[Dataset entries]
☆ ☆ ☆
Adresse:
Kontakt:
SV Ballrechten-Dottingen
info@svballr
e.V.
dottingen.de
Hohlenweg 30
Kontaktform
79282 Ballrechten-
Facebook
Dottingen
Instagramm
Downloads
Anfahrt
☆ ☆ ☆
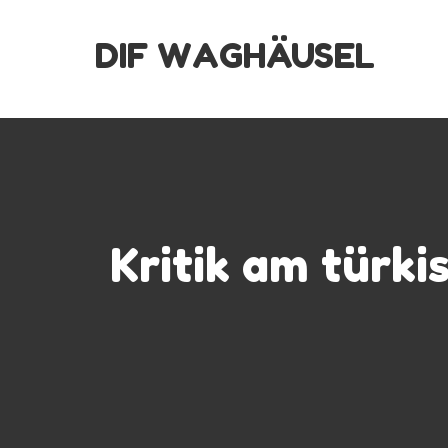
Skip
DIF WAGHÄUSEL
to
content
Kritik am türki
☆ ☆ ☆
TO DO — Check each line above for the string "Ballrechten" and copy those that have it.

THE ANSWER —
SV Ballrechten-Dottingen
79282 Ballrechten-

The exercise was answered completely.